Found myself reading Jeremiah today and thinking about the word “holy.” What does it mean to call God “Holy God”? Well, the word “holy” really means “separated.” God is separated from all other “gods.” They had to be fashioned out of wood or stone, covered with gold or silver, fixed to a base etc. The true God is holy, separated from all these gods by virtue of the fact that He is unmade and Living. All these other gods, so called, tended to be gods of specific places who aggressively defended limited territory , perhaps the mountains or the valleys, but God is “holy,” separate and distinct and different, because He is God of the mountains and of the valleys and can win His battles anywhere: everywhere is His territory, the earth and all its fullness belongs to Him as do the highest heavens. The other gods were dumb and could not speak to predict events long before they happen, but God is Holy, different, separate from these gods who know nothing, in that He makes His will known to His servants the prophets before it comes to pass. So God is holy, separate, distinct, set apart as different from all other gods in these ways as well as in a host of other ways, but perhaps I have said enough to illustrate the point.
However, as I was thinking these thoughts I was remembering the odd paradox that formed in my mind when reading Rowan Williams book, “Being Disciples.” I want to quote quite a lengthy extract from it. I have written for permission which has not yet come. Without quoting directly then, but rather mixing his thoughts in with my words, Rowan Williams writes about Jesus speaking of consecrating Himself in John’s Gospel, setting Himself apart, making Himself “holy” as His death approaches, indeed making Himself holy through that death. The paradox is that the God who separates Himself from all other gods, shows Himself holy in such ways as mentioned in the first paragraph of this blog, makes Himself different from them in this way too: He does not set Himself aloof and separate from human beings and their need, but comes right into the deepest of human need, vulnerability, weakness and sinfulness to live in it as one of us, to carry it and touch it with divine mercy and love and help. The paradox is that God’s Holiness, being separate, is shown by Him not being separated from human beings. He comes close, dives right in to where help is needed, even when it is needed by those who have offended His ways and spurned Him.
That leads to this application: Christian holiness involves being in the world but not of it to be sure; part of living this out involves entering into its need in love and practical compassion, to do what we can do by the help of the Holy Spirit of the God who is near, whose Kingdom is at hand, not distant or all for a future time, not in some far away place, but here; here now, as well as coming.

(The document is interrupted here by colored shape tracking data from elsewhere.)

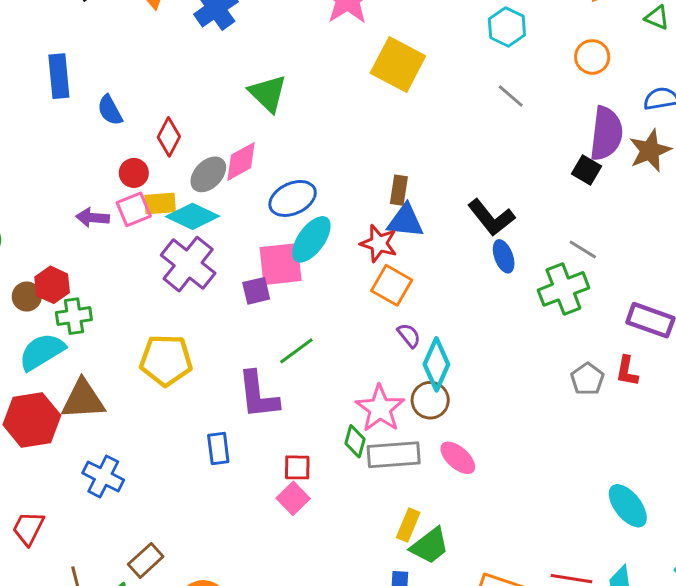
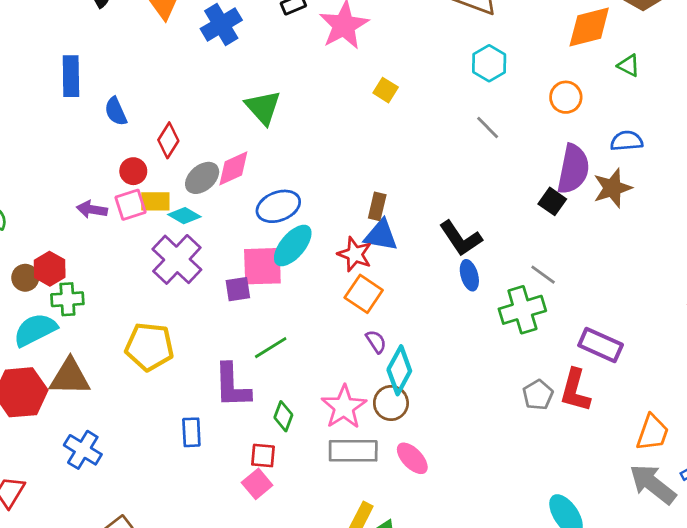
yellow square: (398, 65) -> (386, 90), size x0.5
cyan diamond: (192, 216) -> (184, 216), size x0.7
red L-shape: (627, 371) -> (575, 390), size x1.5
green diamond: (355, 441) -> (283, 416), moved

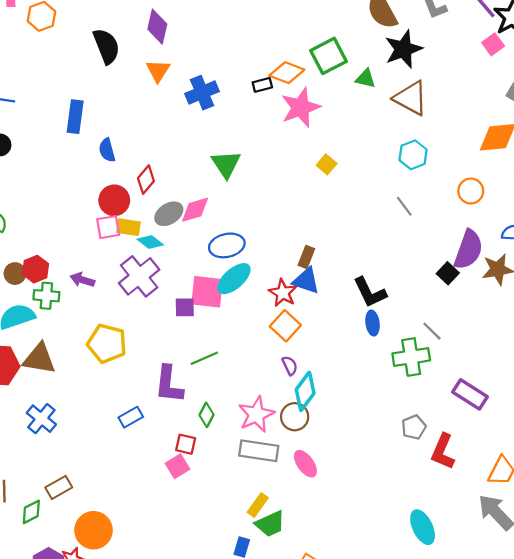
red circle: (133, 171) -> (114, 200), size x1.4
purple arrow: (92, 209) -> (82, 280), moved
red L-shape: (575, 390) -> (443, 452), moved
blue rectangle: (191, 432) -> (131, 417), turned 55

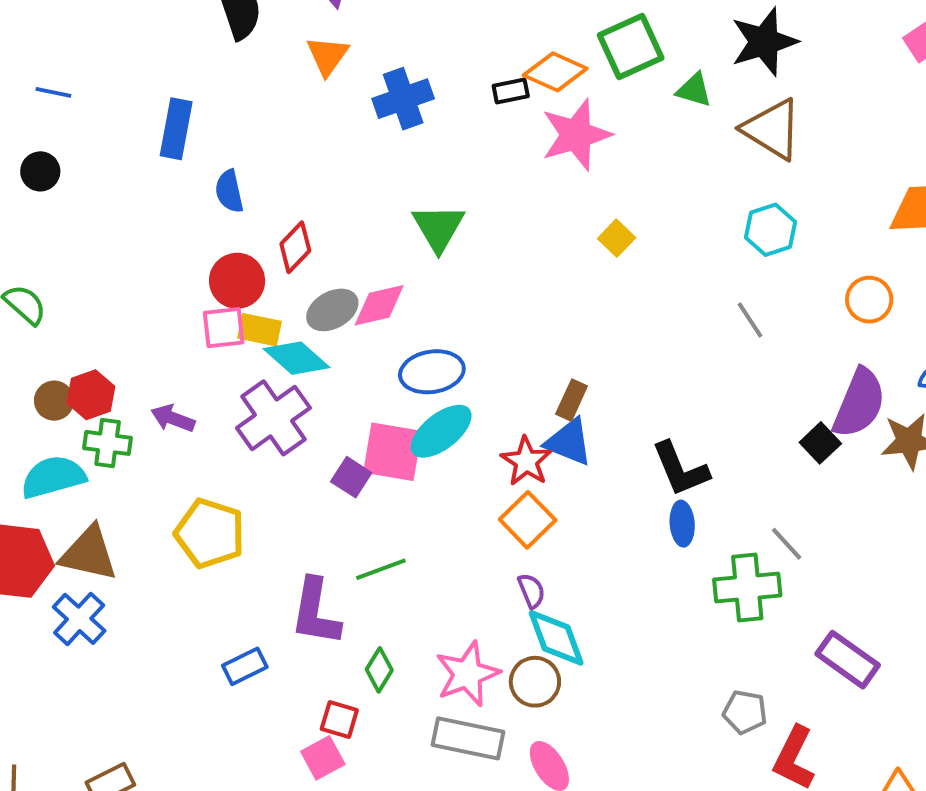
cyan diamond: (150, 242) -> (297, 358), size x1.4
purple square: (185, 307) -> (351, 477), turned 30
cyan diamond: (305, 391) -> (556, 638), turned -60
blue cross: (41, 419) -> (79, 619), moved
gray pentagon: (414, 427) -> (745, 712), turned 30

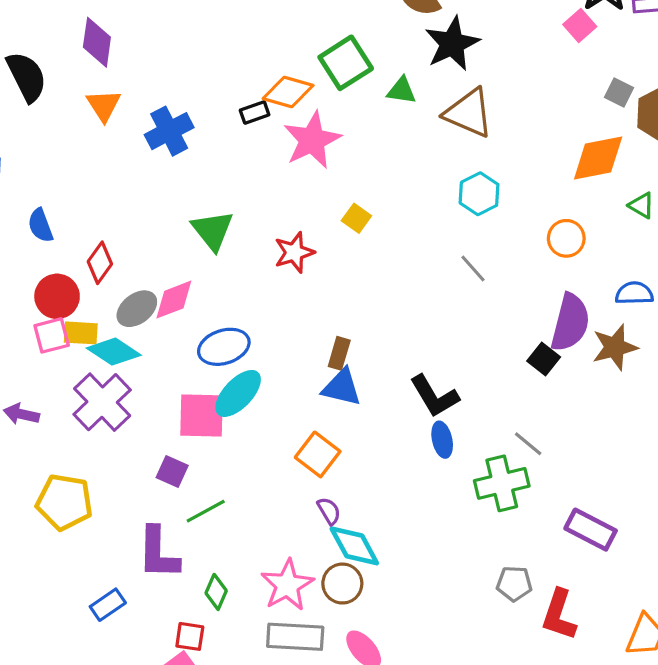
red star: (526, 461) -> (294, 252), moved, turned 30
purple square: (351, 477) -> (172, 472), moved

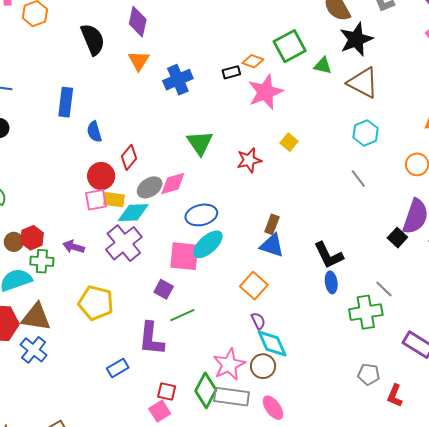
orange diamond: (288, 92) -> (253, 61), size x0.7
cyan diamond: (114, 352) -> (133, 213), turned -40
green diamond: (216, 592) -> (206, 390), moved, size x1.6
red L-shape: (559, 615) -> (395, 396), size x0.7

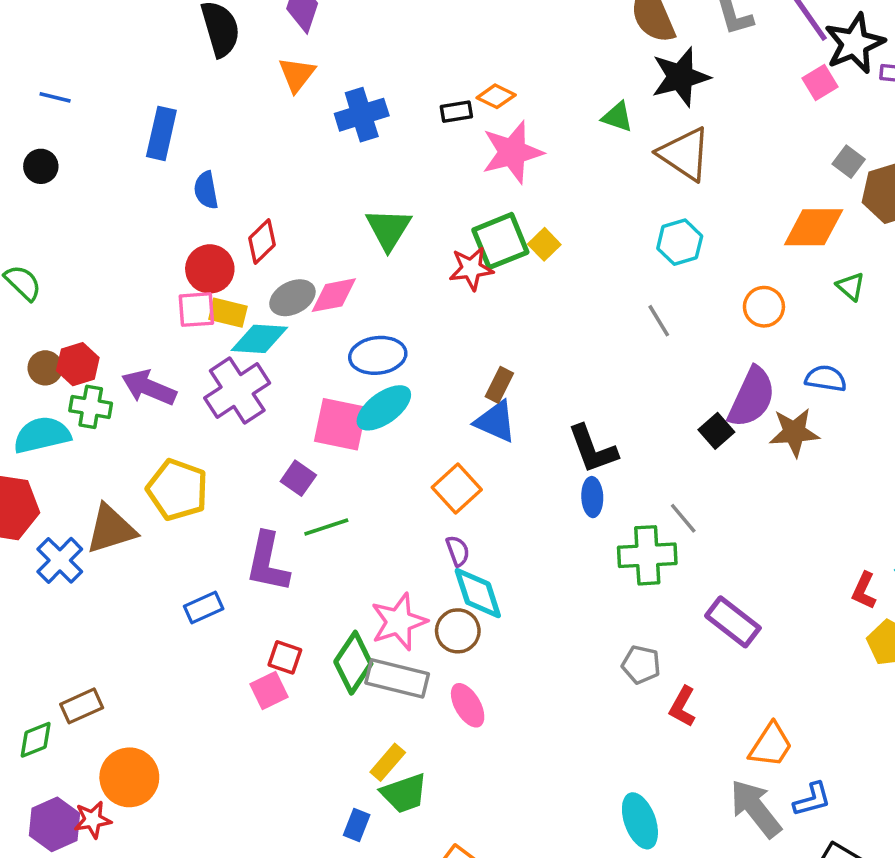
green square: (290, 46) -> (500, 241), moved
purple arrow: (74, 247) -> (149, 387), size x1.4
brown triangle: (36, 317) -> (111, 529), moved, turned -32

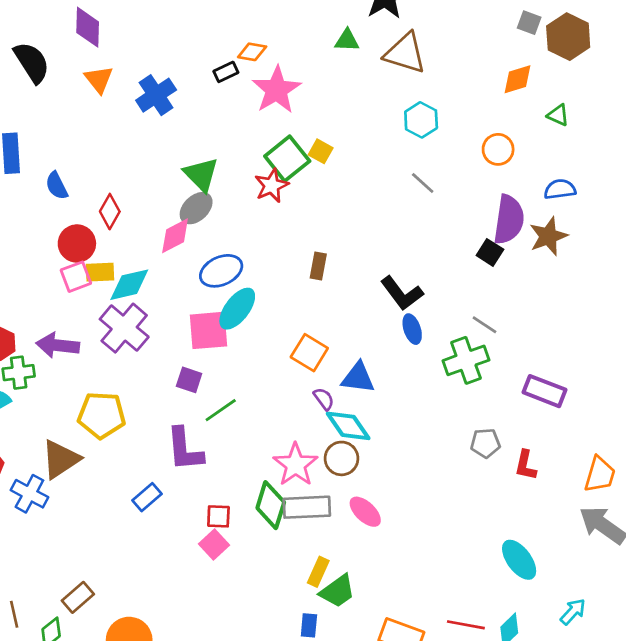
orange diamond: (814, 227) -> (517, 79), size x0.7
gray ellipse: (292, 298) -> (196, 208), moved
blue triangle: (496, 422) -> (358, 378), moved

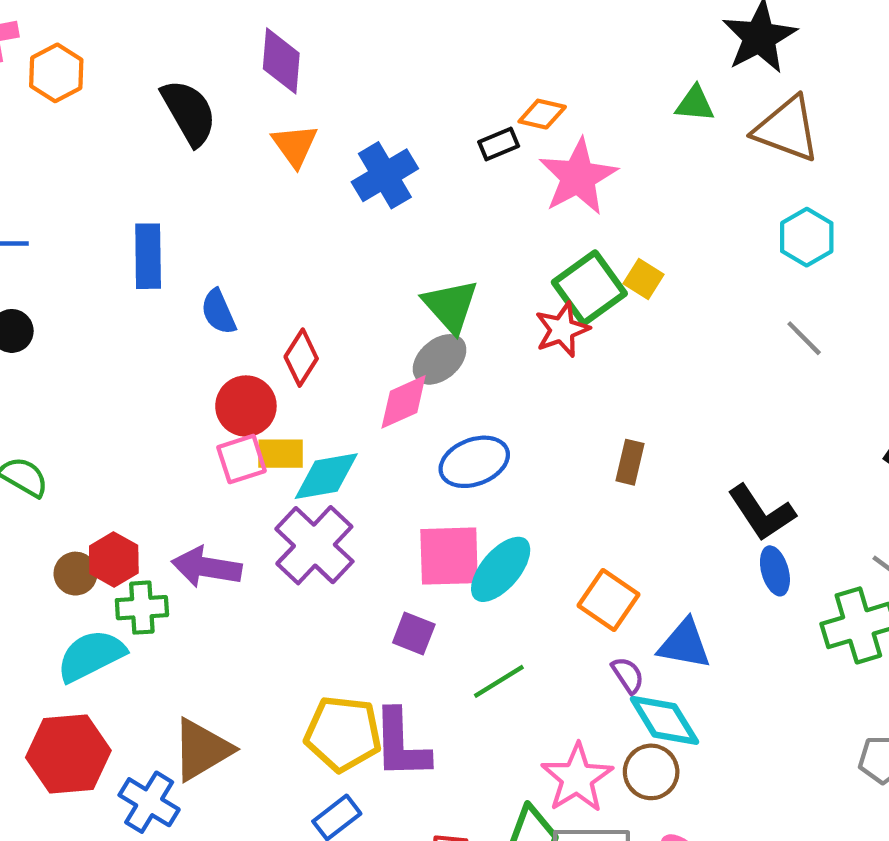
cyan ellipse: (237, 309) -> (501, 569), moved
green line: (221, 410) -> (499, 681), moved
yellow pentagon: (101, 415) -> (343, 734), moved

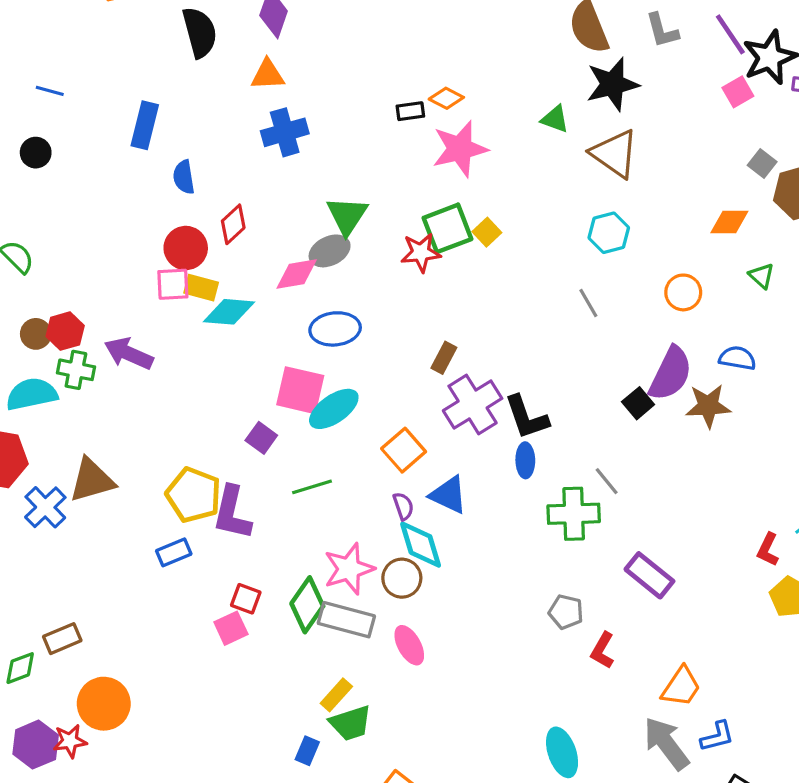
orange triangle: (295, 145) -> (268, 75), turned 48
blue cross: (385, 175) -> (285, 132), moved
purple cross: (314, 545) -> (473, 404), moved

I have more time now to read the Bible and pray and think than I once did, which I guess is a good thing – not that I make as much use of that time as I want to yet. In itself none of that would make me holy in the Jesus sense of that word. I enter into His holiness not through separation from people on some ascetic spiritual pursuit, though spiritual disciplines are most definitely needed. I miss the ready made bridges afforded to being a parish minister, but I guess this will be an exciting time too as I learn to make new bridges. Hold on to this paradox: holiness cannot be achieved in separation from people. Whatever can be achieved by separation it is not “holiness’ in the Jesus way. Well, I guess I am looking back over my day wondering if I have touched holiness today…how about you?